Tuesday, January 13, 2009

Revenge and forgiveness

Another Speaking of Faith inspired post I’m afraid. I’ve been suffering from insomnia the last couple of months, so I often lie in bed in the dark, wedged between a ginger cat and a sleeping husband listening to all manner of podcasts until I realise I haven’t heard the last few sentences and it’s time to turn off the ipod. Last night’s programme was about the place of revenge and forgiveness in the fundamental make up of human psychology and society. Examples given on the operation of revenge among Japanese Macaques and the role of revenge in natural selection. Examples of forgiveness against all odds were of the father who lost his daughter in the Oklahoma City bombings visiting the father of the bomber and finding release from the anger and bitterness through compassion for a man who had lost his son. Or of the rising voice of appeals for forgiveness and reconciliation in Uganda in relation to the atrocities carried out by rebel factions.

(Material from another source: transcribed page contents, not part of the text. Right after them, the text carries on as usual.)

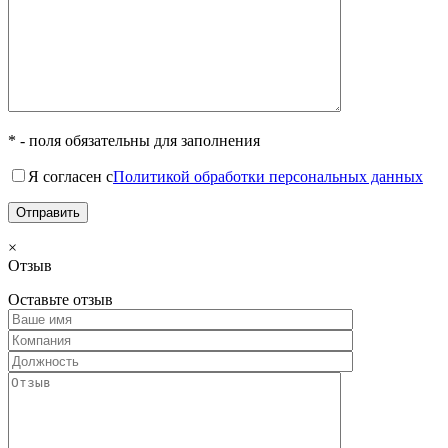
* - поля обязательны для заполнения
Я согласен с
Политикой обработки персональных данных
×
Отзыв
Оставьте отзыв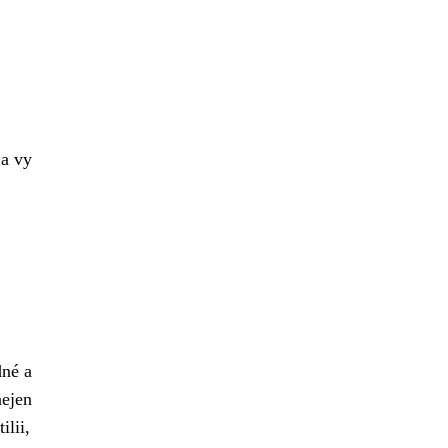
a vy
dné a
ejen
ilii,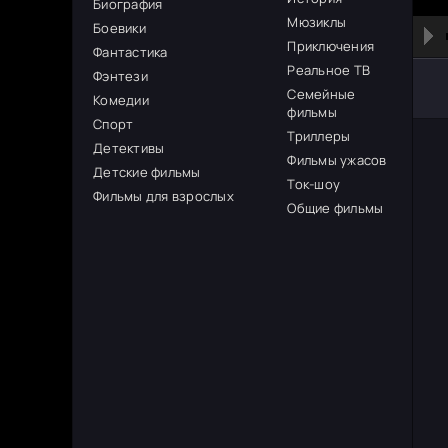
Биография
Мюзиклы
Боевики
Приключения
Фантастика
Реальное ТВ
Фэнтези
Семейные
Комедии
фильмы
Спорт
Триллеры
Детективы
Фильмы ужасов
Детские фильмы
Ток-шоу
Фильмы для взрослых
Общие фильмы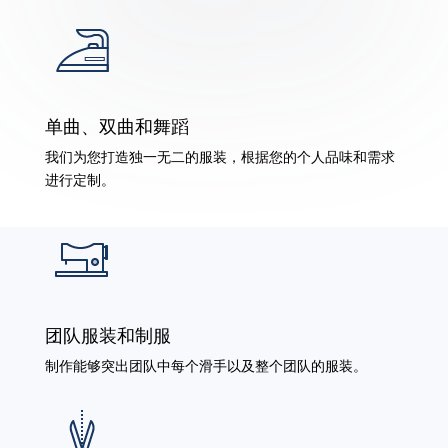
单曲、双曲和舞蹈
我们为您打造独一无二的服装，根据您的个人品味和需求
进行定制。
团队服装和制服
制作能够突出团队中每个滑手以及整个团队的服装。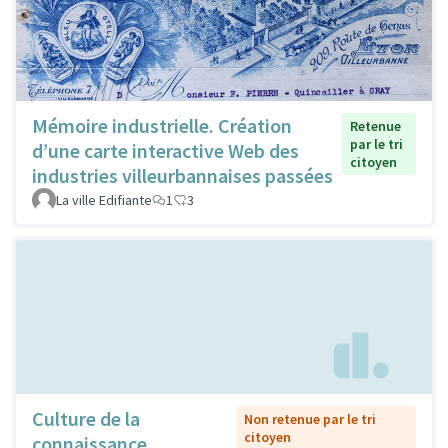
Mémoire industrielle. Création
Retenue
par le tri
d’une carte interactive Web des
citoyen
industries villeurbannaises passées
La ville Edifiante
1
3
Culture de la
Non retenue par le tri
citoyen
connaissance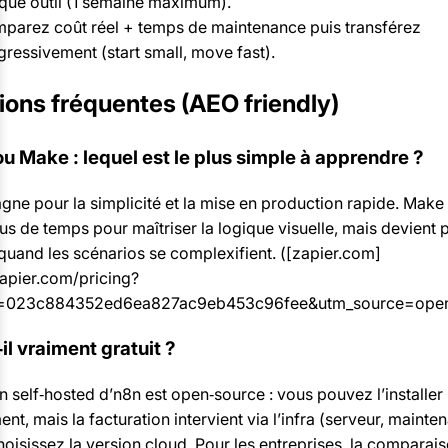
que outil (1 semaine maximum).
parez coût réel + temps de maintenance puis transférez
gressivement (start small, move fast).
ions fréquentes (AEO friendly)
ou Make : lequel est le plus simple à apprendre ?
gne pour la simplicité et la mise en production rapide. Ma
us de temps pour maîtriser la logique visuelle, mais devient 
quand les scénarios se complexifient. ([zapier.com]
zapier.com/pricing?
=023c884352ed6ea827ac9eb453c96fee&utm_source=open
il vraiment gratuit ?
n self‑hosted d’n8n est open‑source : vous pouvez l’installer
ent, mais la facturation intervient via l’infra (serveur, mainte
hoisissez la version cloud. Pour les entreprises, la comparai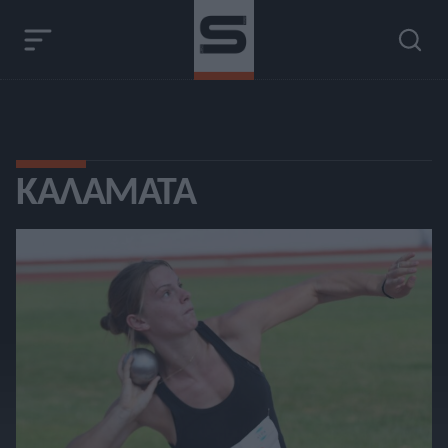
ΚΑΛΑΜΆΤΑ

I do think that revenge is an inherent part of human nature, a natural reaction to any perceived deliberate (and sometimes even accidental) hurt inflicted on oneself or something one cares about. But it also generally doesn’t help anyone, and just perpetuates violence and distress – with the current events in Israel and Palestine being a case in point. All of the major world religions include within their central scriptures the capacity to promote forgiveness – even Islam and Judaism – and yet forgiveness is often seen as a particularly Christian thing, and therefore taboo.

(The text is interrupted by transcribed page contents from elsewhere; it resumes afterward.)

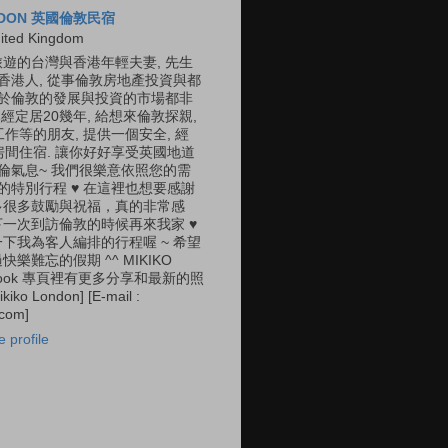
ONDON 英國倫敦民宿
ited Kingdom
遊的台灣與香港年輕夫妻, 先生
是香港人, 從事倫敦房地產投資與都
對於倫敦的發展與投資的市場都非
經定居20幾年, 給想來倫敦探親,
 工作等的朋友, 提供一個安全, 經
的房間住宿. 讓你好好享受英國地道
英倫氣息~ 我們很樂意依照您的需
您的特別行程 ♥ 在這裡也想要感謝
多很多鼓勵與祝福，真的非常感
一次到訪倫敦的時候再來我家 ♥
下我為客人編排的行程喔 ~ 希望
樂難忘的假期 ^^ MIKIKO
ebook 專頁裡有更多分享和最新的照
kiko London] [E-mail :
.com]
 profile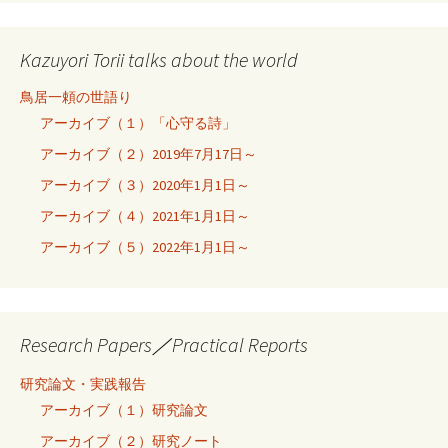
Kazuyori Torii talks about the world
鳥居一頼の世語り
アーカイブ（１）「心守る詩」
アーカイブ（２）2019年7月17日～
アーカイブ（３）2020年1月1日～
アーカイブ（４）2021年1月1日～
アーカイブ（５）2022年1月1日～
Research Papers／Practical Reports
研究論文・実践報告
アーカイブ（１）研究論文
アーカイブ（２）研究ノート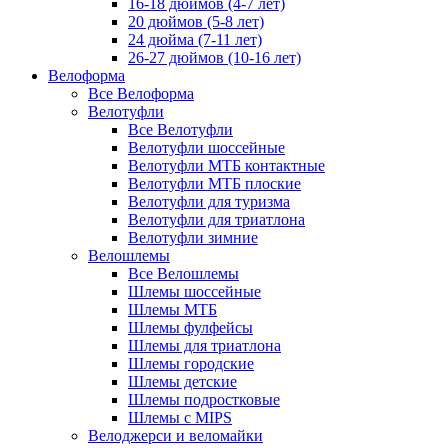
16-18 дюймов (4-7 лет)
20 дюймов (5-8 лет)
24 дюйма (7-11 лет)
26-27 дюймов (10-16 лет)
Велоформа
Все Велоформа
Велотуфли
Все Велотуфли
Велотуфли шоссейные
Велотуфли МТБ контактные
Велотуфли МТБ плоские
Велотуфли для туризма
Велотуфли для триатлона
Велотуфли зимние
Велошлемы
Все Велошлемы
Шлемы шоссейные
Шлемы МТБ
Шлемы фулфейсы
Шлемы для триатлона
Шлемы городские
Шлемы детские
Шлемы подростковые
Шлемы с MIPS
Велоджерси и веломайки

Apparently in Uganda one of the factors behind the call for forgiveness is the sheer exhaustion from the impact of the conflict. Maybe this is also part of what has happened in Northern Ireland. It is hard to keep up the momentum required to sustain anger and revenge when you’re out of energy. So let’s hope the Palestinian and Israeli peoples start suffering from collective insomnia at the atrocities committed in their names, then maybe they’ll be tired enough to forgive.